Since the first two verses of the Dhammapada discuss how suffering (dukkha) arises from an impure minds and joy (sukha) from a pure mind, it makes sense to assume that dhammā here refers to those mental states, or to mental states more generally. The essential message is that the qualities of our mind determine whether or not we suffer. There’s nothing in the Pali original that mentions “thoughts” or “the world” at all, never mind that that we are what we think, or that our thoughts create the world.

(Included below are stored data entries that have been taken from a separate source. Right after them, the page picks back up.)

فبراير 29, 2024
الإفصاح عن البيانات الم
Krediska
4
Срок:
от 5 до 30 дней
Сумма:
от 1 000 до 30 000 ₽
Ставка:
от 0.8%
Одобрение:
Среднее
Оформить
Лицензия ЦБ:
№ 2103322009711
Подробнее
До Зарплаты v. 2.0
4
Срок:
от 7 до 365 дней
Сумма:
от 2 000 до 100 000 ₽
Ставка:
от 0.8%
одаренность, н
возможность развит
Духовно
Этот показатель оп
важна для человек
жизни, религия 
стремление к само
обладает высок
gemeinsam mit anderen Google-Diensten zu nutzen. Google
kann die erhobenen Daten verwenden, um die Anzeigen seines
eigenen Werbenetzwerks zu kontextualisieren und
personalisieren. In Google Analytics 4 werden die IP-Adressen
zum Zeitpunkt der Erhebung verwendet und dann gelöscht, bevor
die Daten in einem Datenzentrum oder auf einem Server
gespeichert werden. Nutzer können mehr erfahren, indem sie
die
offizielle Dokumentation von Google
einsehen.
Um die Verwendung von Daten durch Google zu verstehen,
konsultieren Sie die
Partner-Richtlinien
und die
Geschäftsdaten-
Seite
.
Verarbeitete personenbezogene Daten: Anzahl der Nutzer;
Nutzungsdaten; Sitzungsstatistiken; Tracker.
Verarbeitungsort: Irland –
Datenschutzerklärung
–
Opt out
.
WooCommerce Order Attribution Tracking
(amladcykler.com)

This particular translation is from a well-loved version of the Dhammapada, by Thomas Byrom. According to his US publisher, Shambhala, Byrom was an Englishman who taught history and literature at Harvard, and Old English, Middle English, and Victorian and modern literature at Oxford. There’s no mention of his having taught or studied Pali, which may explain the poetic, but very non-literal nature of his Dhammapada. it may also explain why the publisher calls Byrom’s version a “rendering” rather than a translation.

Byrom’s religious affiliations seem to have colored his rendering of the Buddha’s words. He was a Hindu, of the non-dualist Advaita Vedanta persuasion, and spent the last years of his life in an ashram in California. Of course a Hindu can faithfully translate a Buddhist text or a Buddhist a HIndu text, but in this case it’s hard to conclude that Byrom, for whatever reason, was moved to present Buddhist teachings as if they were Hindu. Although the Dhammapada doesn’t say that we are what we think, or that we’re created by our thoughts, the Ashtavakragita, which Byrom translated (and perhaps didn’t just “render”) toward the end of his life, says “You are what you think” (1:11). Although the Dhammapada doesn’t say that the world is created by our thoughts, the Ashtavakragita says “All creation, streaming out of the Self, Is only the Self” (2:4), and “When the world arises in me, It is just an illusion” (2:9).

But didn’t the Buddha himself teach that the world is an illusion? I’m sure some Buddhists believe he did, and the existence of Hindu-Buddhist hybrid texts like Byrom’s Dhammapada is no doubt one reason they do. But while the Buddha said that we have delusion (moha) about the nature of the world, and that we have cognitive distortions (vipallasas) he did not say that the world was an illusion, or māyā — an important term in Hinduism, which is found in the Pali scriptures but only to mean something like “deceit,” “fraud,” “hypocrisy,” etc. He didn’t deny the existence of the world, although he did point out that we make gross errors of interpretation regarding the nature of the world, seeing permanence where there is only change, seeing sources of suffering as sources of joy, and believing there is a separate and permanent self when no such entity does or can exist.

Nor did the Buddha teach the notion that we are what we think. He did say, “Whatever a monk keeps pursuing with his thinking and pondering, that becomes the inclination of his awareness,” although it’s clear from the context that he meant simply that indulging in certain kinds of thought — for example sensuous thought — the mind is shaped by that habit. If there was anything that the Buddha thought shaped us on a more profound level, if was not thought, but kamma, or intentional action, which he said we are “born of.”

I’m all for poetry, and Byrom’s Dhammapada is certainly poetic. But for a more poetic version that’s more faithful to the original, I’d suggest that by Gil Fronsdal, which makes no attempt to mold the Buddha’s teaching into a Hindu form.